GOAL OF THE EXERCISE:
Where does the word "können" occur in the entries below? Copy every line that has it.

EXERCISE DATA:
-*-

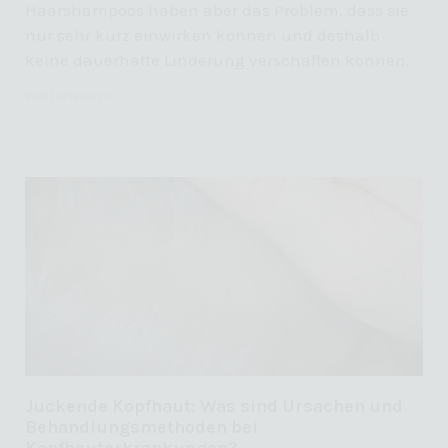
Haarshampoos haben aber das Problem, dass sie
nur sehr kurz einwirken können und deshalb
keine dauerhafte Linderung verschaffen können.
Weiterlesen »
Juckende Kopfhaut: Was sind Ursachen und
Behandlungsmethoden bei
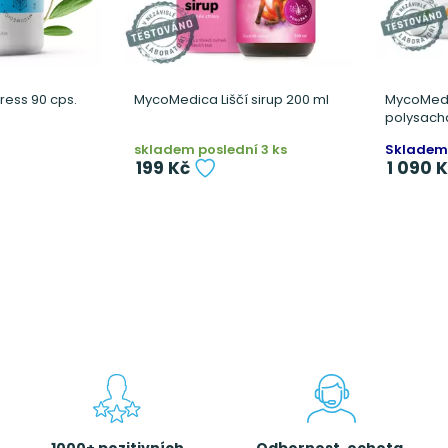
ess 90 cps.
MycoMedica Liščí sirup 200 ml
MycoMed
polysacha
skladem poslední 3 ks
Skladem
199 Kč
1 090 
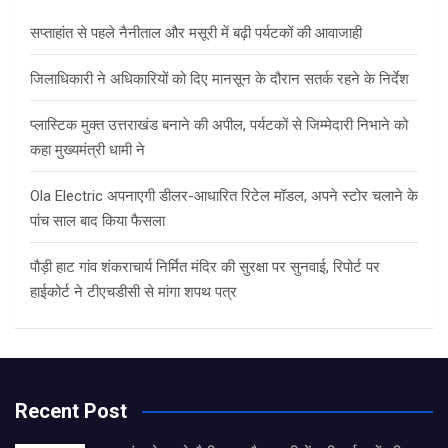
h
सप्ताहांत से पहले नैनीताल और मसूरी में बढ़ी पर्यटकों की आवाजाही
जिलाधिकारी ने अधिकारियों को दिए मानसून के दौरान सतर्क रहने के निर्देश
प्लास्टिक मुक्त उत्तराखंड बनाने की अपील, पर्यटकों से जिम्मेदारी निभाने को
कहा मुख्यमंत्री धामी ने
Ola Electric अपनाएगी डीलर-आधारित रिटेल मॉडल, अपने स्टोर चलाने के
पांच साल बाद किया फैसला
पौड़ी हाट गांव शंकराचार्य निर्मित मंदिर की सुरक्षा पर सुनवाई, रिपोर्ट पर
हाईकोर्ट ने टीएचडीसी से मांगा शपथ पत्र
Recent Post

-*-

SOLUTION TO THE EXERCISE:
nur sehr kurz einwirken können und deshalb
keine dauerhafte Linderung verschaffen können.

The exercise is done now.